Suecia: fundirse en el paisaje de Laponia.

Me preguntan porque viajo donde solo hay hielo y frio. Hay otros destinos más coloristas con casitas de pescadores con encanto y con fiordos que muerden al mar. Pero no, esta vez la elección es una travesía con raquetas en el Parque Nacional de Abisko para hacer parte del camino real de Kungsleden, allá por el círculo polar ártico. Destino: el pueblo sami de Nikkaluokta.

Es una expedición, suena a la vez excitante y preocupante, las condiciones pueden llegar a ser muy duras… pero la belleza también.

Después de volver de Suecia, mi primera impresión sobre la travesía es como la naturaleza puede pintar esos paisajes con solo el blanco, el azul y algunos colores fríos como los marrones de las cabañas, los árboles o los renos. Puro equilibrio.

La segunda impresión es el recuerdo de la inmensidad de esos espacios abiertos donde nosotros tirando de nuestras pulkas, contrastamos con las blancas colinas y el azul del cielo.

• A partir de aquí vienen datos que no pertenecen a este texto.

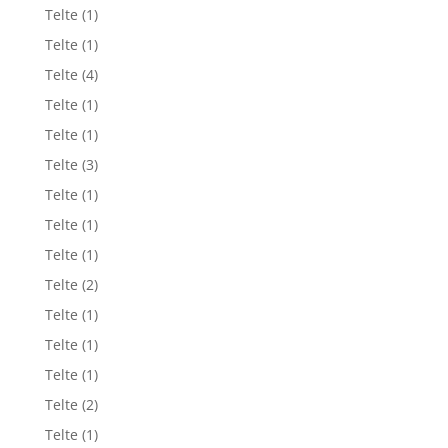
Telte
(1)
Telte
(1)
Telte
(4)
Telte
(1)
Telte
(1)
Telte
(3)
Telte
(1)
Telte
(1)
Telte
(1)
Telte
(2)
Telte
(1)
Telte
(1)
Telte
(1)
Telte
(2)
Telte
(1)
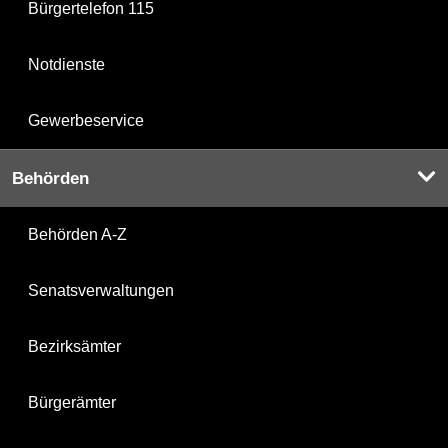
Bürgertelefon 115
Notdienste
Gewerbeservice
Behörden
Behörden A-Z
Senatsverwaltungen
Bezirksämter
Bürgerämter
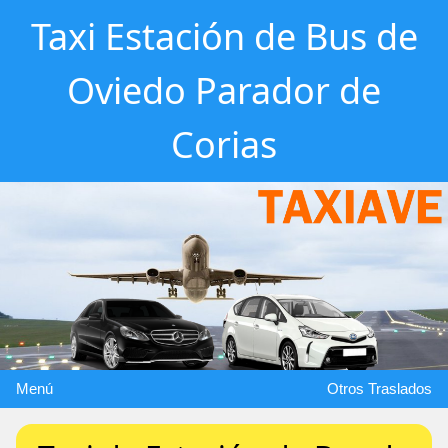
Taxi Estación de Bus de
Oviedo Parador de
Corias
Menú
Otros Traslados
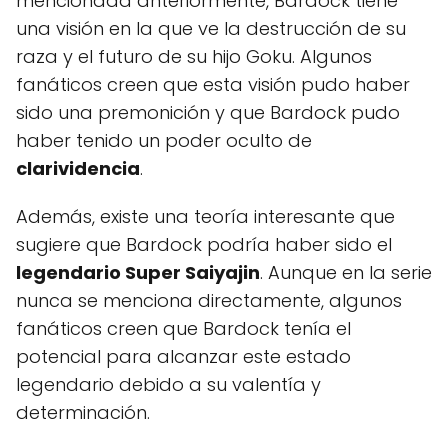
mencionada anteriormente, Bardock tiene
una visión en la que ve la destrucción de su
raza y el futuro de su hijo Goku. Algunos
fanáticos creen que esta visión pudo haber
sido una premonición y que Bardock pudo
haber tenido un poder oculto de
clarividencia
.
Además, existe una teoría interesante que
sugiere que Bardock podría haber sido el
legendario Super Saiyajin
. Aunque en la serie
nunca se menciona directamente, algunos
fanáticos creen que Bardock tenía el
potencial para alcanzar este estado
legendario debido a su valentía y
determinación.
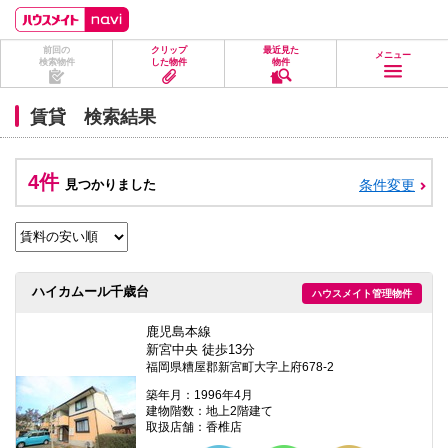
ペ
ペ
こ
こ
こ
ー
ー
こ
こ
こ
ジ
ジ
か
か
か
前回の
クリップ
最近見た
の
内
ら
ら
ら
メニュー
検索物件
した物件
物件
先
を
ヘ
本
フ
頭
移
ッ
文
ッ
に
動
ダ
に
タ
賃貸 検索結果
な
す
情
な
情
り
る
報
り
報
ま
た
に
ま
に
す。
め
な
す。
な
4件
見つかりました
条件変更
の
り
り
リ
ま
ま
ン
す。
す。
ク
で
す。
ヘ
ハイカムール千歳台
ハウスメイト管理物件
ッ
ダ
情
鹿児島本線
報
新宮中央 徒歩13分
に
福岡県糟屋郡新宮町大字上府678-2
移
動
築年月：1996年4月
し
建物階数：地上2階建て
ま
取扱店舗：香椎店
す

Apenas algunos viajeros más, algunos trineos de perros y motos de nieve en el principio y el final del recorrido. Pura calma.

Es un viaje de contrastes. Entre los días soleados y las inquietantes ventiscas. Entre la calma de las pulkas arrastrándose y nuestras raquetas deshaciendo la crujiente capa de hielo bajo nuestros pies con las animadas conversaciones en las cabañas después de una buena cena. Entre el fresco amanecer y el cálido anochecer frente a la estufa de leña, entre el calor de la sauna y el rebozarse después en el hielo. Contrastes, pura vida.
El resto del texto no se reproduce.